The above command mutates your user-level profile, so you probably don't want to do that when testing locally. There'll be a nix-shell equivalent of this, in order to run a command inside a transient environment containing a specific Emacs, but I haven't figured that out yet.

Using newer snapshot builds

snapshot builds aim to be a relatively recent commit on the Emacs master branch, and do not automatically give you the very latest Emacs revision available via Git. That would defeat binary caching, so the current plan is to periodically update the -snapshot builds manually. Send me a pull request to do this:

  • Update the commit named in default.nix
  • Try nix-build -A emacs-snapshot.
  • This will fail due to SHA256 checksum mismatch of the downloaded archive, so now update that too, and rebuild.
  • Now submit the change as a pull request.
  • Once merged, we'll all be testing against a newer snapshot build.

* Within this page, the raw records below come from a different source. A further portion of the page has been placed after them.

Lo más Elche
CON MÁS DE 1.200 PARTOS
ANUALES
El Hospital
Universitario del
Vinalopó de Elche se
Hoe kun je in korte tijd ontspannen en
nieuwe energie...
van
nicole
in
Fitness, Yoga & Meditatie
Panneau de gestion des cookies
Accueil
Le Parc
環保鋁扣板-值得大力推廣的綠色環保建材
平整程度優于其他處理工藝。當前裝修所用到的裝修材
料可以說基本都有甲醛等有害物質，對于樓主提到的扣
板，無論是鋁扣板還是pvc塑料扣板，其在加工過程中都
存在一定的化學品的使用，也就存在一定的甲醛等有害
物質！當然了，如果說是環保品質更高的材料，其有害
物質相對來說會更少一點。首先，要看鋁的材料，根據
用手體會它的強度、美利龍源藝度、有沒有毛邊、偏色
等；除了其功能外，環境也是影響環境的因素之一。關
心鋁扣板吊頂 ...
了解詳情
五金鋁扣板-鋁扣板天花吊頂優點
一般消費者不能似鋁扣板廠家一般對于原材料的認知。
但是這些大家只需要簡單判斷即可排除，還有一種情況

What patches are applied to these binaries, and why?

There's a tension between having a CI binary that is easily usable for the majority of testing purposes, and one that faithfully reproduces the known broken behaviour of that version in certain circumstances. Binaries for old Emacs versions "in the wild" will have been built with various old versions of GNUTLS and other libraries, and there is no single way to reproduce all their quirks.

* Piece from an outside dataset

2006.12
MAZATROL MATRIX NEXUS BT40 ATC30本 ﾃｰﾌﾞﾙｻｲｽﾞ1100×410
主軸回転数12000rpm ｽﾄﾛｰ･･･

For this project, we are doing the least patching that will allow the older Emacsen to install packages from ELPA over HTTPS using a recent version of GNUTLS. (While older versions used the http ELPA URL anyway, cask uses https unconditionally.) This involves applying patches for the E_AGAIN issue that was fixed in 26.3, plus a patch to let old Emacsen find the system cert store on recent OSX versions.

Additionally, the ELPA package signing key has changed and no longer matches the public key that was bundled with older Emacs releases (25.x), which meant that those releases could not now install ELPA packages with stock settings: package-check-signatures needed to be disabled, or the new public key imported into the user's keychain. To avoid this issue, we bundle the latest public keys into all builds.

Finally, minor patches are applied as necessary to allow very old Emacs versions to compile against newer glibc versions.